Query becomes slow when written as view

Started by Jan Strubeover 13 years ago5 messagesgeneral

js@deriva.de

over 13 years ago

Hi,

I have the following query which runs reasonably fast under PostgreSQL
9.1.8:

SELECT
b."ISIN",
CASE
WHEN b."COMMENT" IS NOT NULL THEN b."COMMENT"
WHEN cc."ISIN" IS NOT NULL THEN cc.comment
ELSE get_comment(b."ISIN")
END AS "COMMENT"
FROM dtng."Z_BASE" b
LEFT JOIN dtng.cached_comments cc on b."ISIN" = cc."ISIN" AND
cc.cache_time >= b._last_modified
WHERE b."ISIN" IN (SELECT "ISIN" from dtng."Z_BASE" LIMIT 1)

Here is the query plan:

Nested Loop Left Join (cost=0.08..16.65 rows=1 width=1053)
Join Filter: (cc.cache_time >= b._last_modified)
-> Nested Loop (cost=0.08..8.67 rows=1 width=644)
-> HashAggregate (cost=0.08..0.09 rows=1 width=13)
-> Subquery Scan on "ANY_subquery" (cost=0.00..0.08 rows=1 width=13)
-> Limit (cost=0.00..0.07 rows=1 width=13)
-> Seq Scan on "Z_BASE" (cost=0.00..106515.68 rows=1637368 width=13)
-> Index Scan using "Z_BASE_pkey" on "Z_BASE" b (cost=0.00..8.57 rows=1
width=644)
Index Cond: (("ISIN")::bpchar = ("ANY_subquery"."ISIN")::bpchar)
-> Index Scan using cached_comments_pkey on cached_comments cc
(cost=0.00..7.71 rows=1 width=425)
Index Cond: ((b."ISIN")::bpchar = ("ISIN")::bpchar)

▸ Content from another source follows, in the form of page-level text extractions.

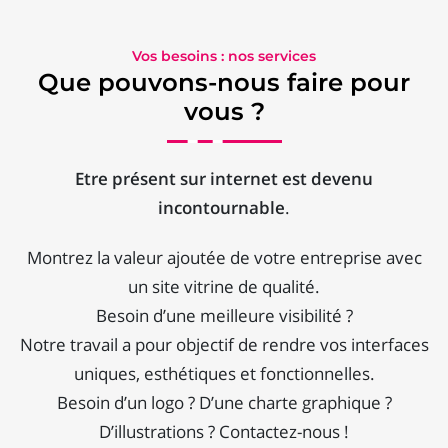
Vos besoins : nos services
Que pouvons-nous faire pour
vous ?
Etre présent sur internet est devenu
incontournable
.
Montrez la valeur ajoutée de votre entreprise avec
un site vitrine de qualité.
Besoin d’une meilleure visibilité ?
Notre travail a pour objectif de rendre vos interfaces
uniques, esthétiques et fonctionnelles.
Besoin d’un logo ? D’une charte graphique ?
D’illustrations ? Contactez-nous !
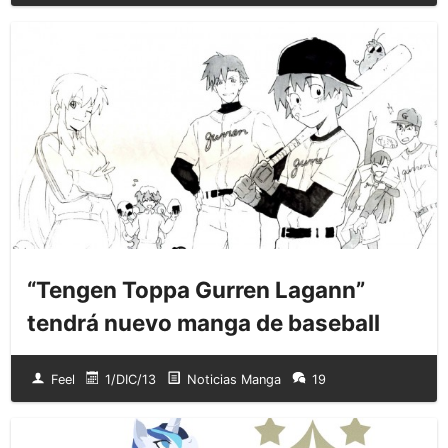
“Tengen Toppa Gurren Lagann”
tendrá nuevo manga de baseball
Feel
1/DIC/13
Noticias Manga
19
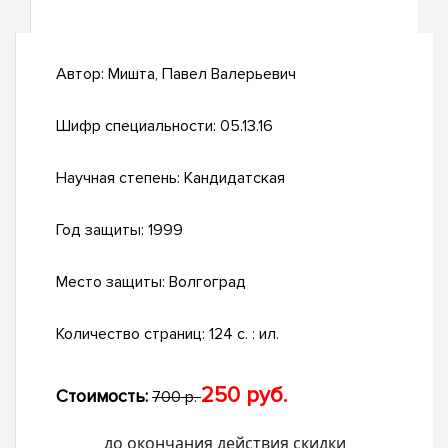
Автор:
Мишта, Павел Валерьевич
Шифр специальности:
05.13.16
Научная степень:
Кандидатская
Год защиты:
1999
Место защиты:
Волгоград
Количество страниц:
124 с. : ил.
250 руб.
Стоимость:
700 р.
до окончания действия скидки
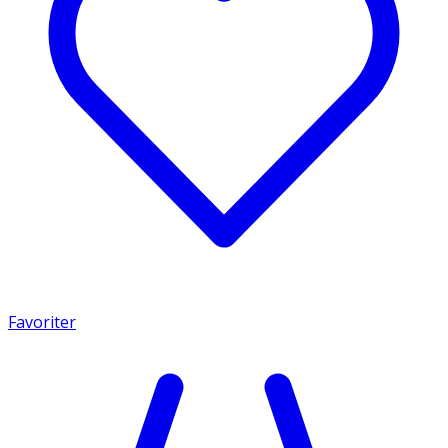
Favoriter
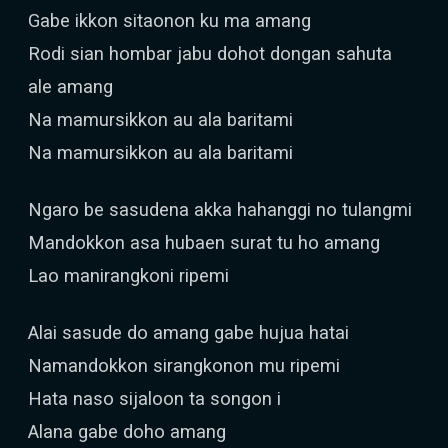
Gabe ikkon sitaonon ku ma amang
Rodi sian hombar jabu dohot dongan sahuta
ale amang
Na mamursikkon au ala baritami
Na mamursikkon au ala baritami
Ngaro be sasudena akka hahanggi no tulangmi
Mandokkon asa hubaen surat tu ho amang
Lao manirangkoni ripemi
Alai sasude do amang gabe hujua hatai
Namandokkon sirangkonon mu ripemi
Hata naso sijaloon ta songon i
Alana gabe doho amang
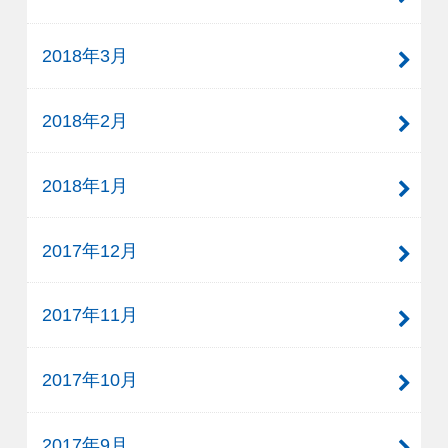
2018年3月
2018年2月
2018年1月
2017年12月
2017年11月
2017年10月
2017年9月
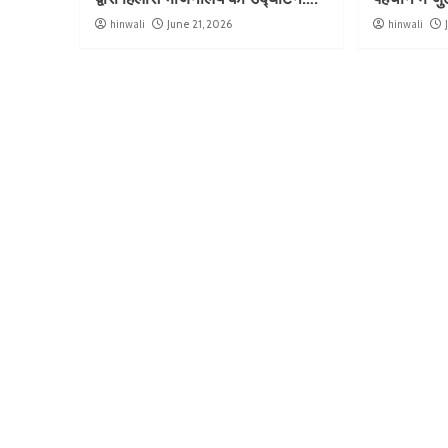
hinwali
June 21, 2026
hinwali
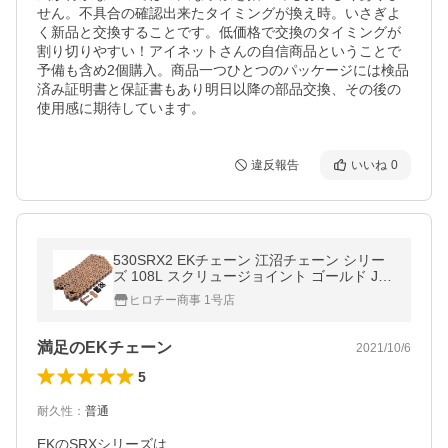
せん。不具合の確認出来たタイミングが換え時。いさぎよ
く新品と交換することです。低価格で交換のタイミングが
割り切りやすい！アイネットさんの自信商品ということで
予備も含め2個購入。商品一つひとつのパッケージには検品
済み証明書と保証書もあり明日以降の部品交換、その後の
使用感に期待しています。
違反報告
いいね
0
530SRX2 EKチェーン 江沼チェーン シリー
ズ 108L スクリュージョイント ゴールド JP
店
ヒロチー商事 1号店
満足のEKチェーン
2021/10/6
5
耐久性
：
普通
EKのSRXシリーズは
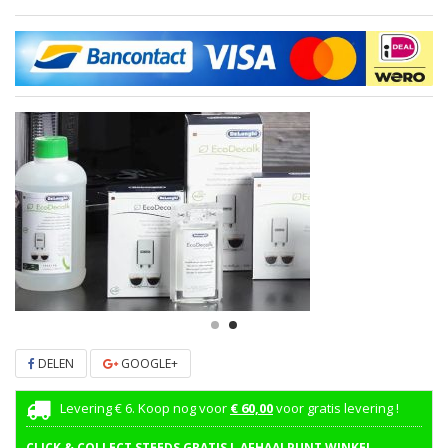
DELEN
GOOGLE+
Levering € 6. Koop nog voor
€ 60,00
voor gratis levering !
CLICK & COLLECT STEEDS GRATIS ! AFHAALPUNT WINKEL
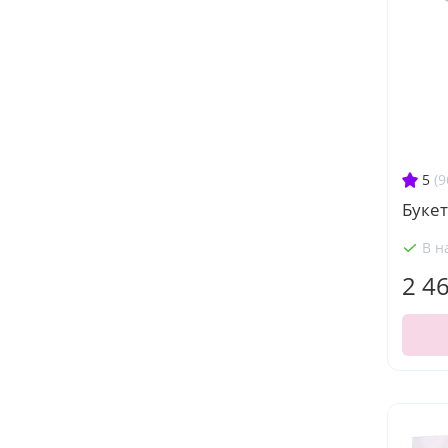
5
(9
Букет
В н
2 4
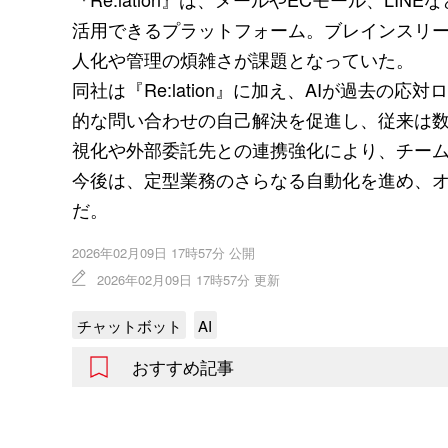
活用できるプラットフォーム。ブレインスリー
人化や管理の煩雑さが課題となっていた。
同社は『Re:lation』に加え、AIが過去
的な問い合わせの自己解決を促進し、従来は
視化や外部委託先との連携強化により、チー
今後は、定型業務のさらなる自動化を進め、
だ。
2026年02月09日 17時57分 公開
2026年02月09日 17時57分 更新
チャットボット
AI
おすすめ記事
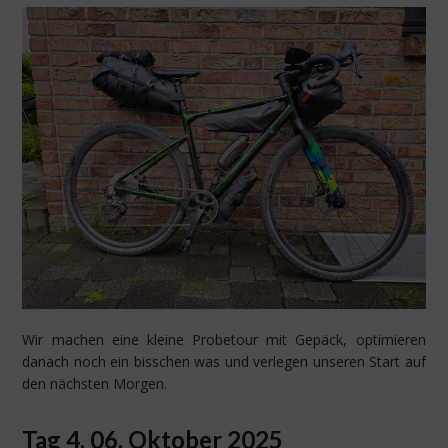
Wir machen eine kleine Probetour mit Gepäck, optimieren
danach noch ein bisschen was und verlegen unseren Start auf
den nächsten Morgen.
Tag 4, 06. Oktober 2025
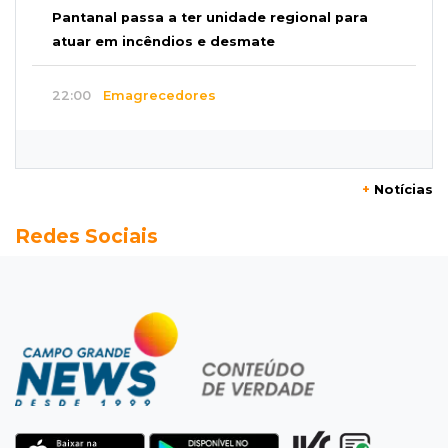
Pantanal passa a ter unidade regional para
atuar em incêndios e desmate
22:00
Emagrecedores
MS lidera procura digital por canetas
paraguaias sem registro
+
Notícias
21:41
Nova Alvorada do Sul
Redes Sociais
Granizo danifica telhados e plantações
durante temporal no interior
21:22
Agregado
Inter perde para o Corinthians mas avança às
quartas da Copa do Brasil
21:03
Futebol
Vitória goleia Athletico-PR por 4 a 0 e avança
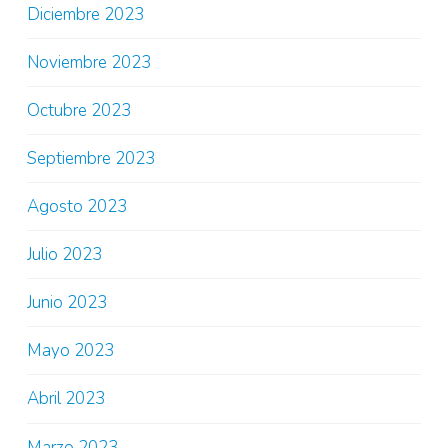
Diciembre 2023
Noviembre 2023
Octubre 2023
Septiembre 2023
Agosto 2023
Julio 2023
Junio 2023
Mayo 2023
Abril 2023
Marzo 2023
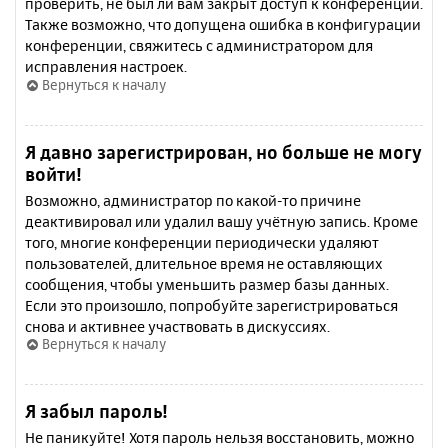
проверить, не был ли вам закрыт доступ к конференции.
Также возможно, что допущена ошибка в конфигурации
конференции, свяжитесь с администратором для
исправления настроек.
Вернуться к началу
Я давно зарегистрирован, но больше не могу
войти!
Возможно, администратор по какой-то причине
деактивировал или удалил вашу учётную запись. Кроме
того, многие конференции периодически удаляют
пользователей, длительное время не оставляющих
сообщения, чтобы уменьшить размер базы данных.
Если это произошло, попробуйте зарегистрироваться
снова и активнее участвовать в дискуссиях.
Вернуться к началу
Я забыл пароль!
Не паникуйте! Хотя пароль нельзя восстановить, можно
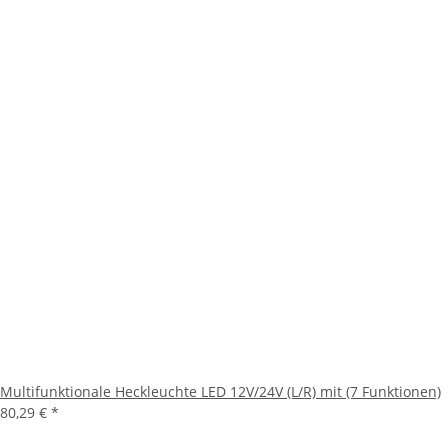
Multifunktionale Heckleuchte LED 12V/24V (L/R) mit (7 Funktionen)
80,29 €
*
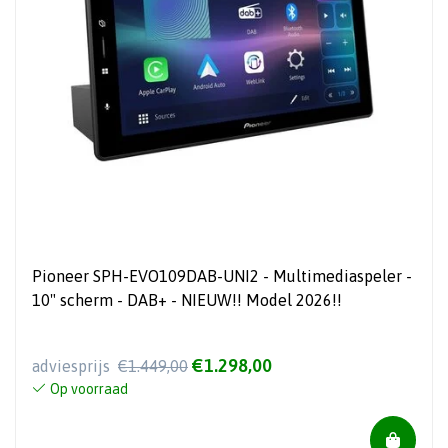
Pioneer SPH-EVO109DAB-UNI2 - Multimediaspeler -
10" scherm - DAB+ - NIEUW!! Model 2026!!
€1.298,00
adviesprijs
€1.449,00
Op voorraad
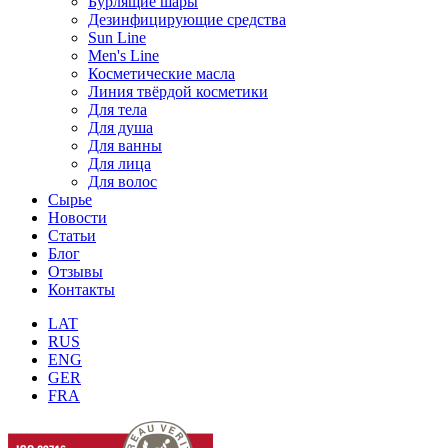
Бурлящие шары
Дезинфицирующие средства
Sun Line
Men's Line
Косметические масла
Линия твёрдой косметики
Для тела
Для душа
Для ванны
Для лица
Для волос
Сырье
Новости
Статьи
Блог
Отзывы
Контакты
LAT
RUS
ENG
GER
FRA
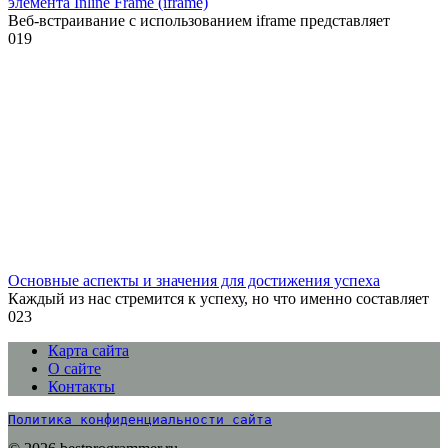
элемента Inline Frame (iframe)
Веб-встраивание с использованием iframe представляет
0
19
Основные аспекты и значения для достижения успеха
Каждый из нас стремится к успеху, но что именно составляет
0
23
Карта сайта
О сайте
Контакты
Политика конфиденциальности сайта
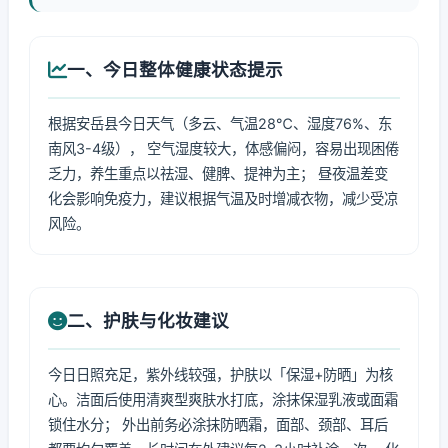
一、今日整体健康状态提示
根据安岳县今日天气（多云、气温28℃、湿度76%、东
南风3-4级）， 空气湿度较大，体感偏闷，容易出现困倦
乏力，养生重点以祛湿、健脾、提神为主； 昼夜温差变
化会影响免疫力，建议根据气温及时增减衣物，减少受凉
风险。
二、护肤与化妆建议
今日日照充足，紫外线较强，护肤以「保湿+防晒」为核
心。洁面后使用清爽型爽肤水打底，涂抹保湿乳液或面霜
锁住水分； 外出前务必涂抹防晒霜，面部、颈部、耳后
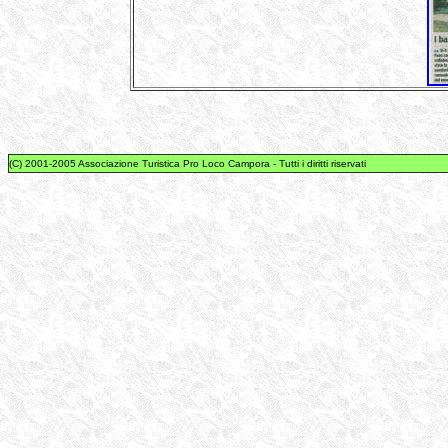
(C) 2001-2005 Associazione Turistica Pro Loco Campora - Tutti i diritti riservati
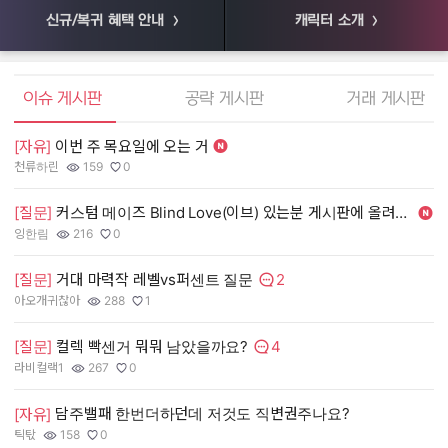
신규/복귀 혜택 안내
캐릭터 소개
엘소드 커뮤니티
이슈 게시판
공략 게시판
거래 게시판
[자유]
이번 주 목요일에 오는 거
[
천류하린
159
0
55
작성자:
조회수:
추천수:
작
조
추
[질문]
커스텀 메이즈 Blind Love(이브) 있는분 게시판에 올려주세여. 제가 사겠
[
잉한림
216
0
장
작성자:
조회수:
추천수:
작
조
추
2
[질문]
거대 마력작 레벨vs퍼센트 질문
[
댓글수:
아오개귀찮아
288
1
유
작성자:
조회수:
추천수:
작
조
추
4
[질문]
컬렉 빡센거 뭐뭐 남았을까요?
[
댓글수:
라비컬랙1
267
0
그
작성자:
조회수:
추천수:
작
조
추
담주밸패 한번더하던데 저것도 직변권주나요?
[
[자유]
틱탃
158
0
Q
작성자:
조회수:
추천수:
작
조
추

When I´m trying to put this into a view, it becomes extremely slow:

CREATE VIEW export_comments AS
SELECT
b."ISIN",
CASE
WHEN b."COMMENT" IS NOT NULL THEN b."COMMENT"
WHEN cc."ISIN" IS NOT NULL THEN cc.comment
ELSE get_comment(b."ISIN")
END AS "COMMENT"
FROM dtng."Z_BASE" b
LEFT JOIN dtng.cached_comments cc on b."ISIN" = cc."ISIN" AND
cc.cache_time >= b._last_modified

SELECT *
FROM export_comments
WHERE "ISIN" IN (SELECT "ISIN" FROM dtng."Z_BASE" LIMIT 1)

The query plan now is:

Hash Join (cost=79926.52..906644.87 rows=818684 width=45)
Hash Cond: ((b."ISIN")::bpchar = ("ANY_subquery"."ISIN")::bpchar)
-> Hash Left Join (cost=79926.42..884049.08 rows=1637368 width=1053)
Hash Cond: ((b."ISIN")::bpchar = (cc."ISIN")::bpchar)
Join Filter: (cc.cache_time >= b._last_modified)
-> Seq Scan on "Z_BASE" b (cost=0.00..106515.68 rows=1637368 width=644)
-> Hash (cost=74620.41..74620.41 rows=77841 width=425)
-> Seq Scan on cached_comments cc (cost=0.00..74620.41 rows=77841 width=425)
-> Hash (cost=0.09..0.09 rows=1 width=13)
-> HashAggregate (cost=0.08..0.09 rows=1 width=13)
-> Subquery Scan on "ANY_subquery" (cost=0.00..0.08 rows=1 width=13)
-> Limit (cost=0.00..0.07 rows=1 width=13)
-> Seq Scan on "Z_BASE" (cost=0.00..106515.68 rows=1637368 width=13)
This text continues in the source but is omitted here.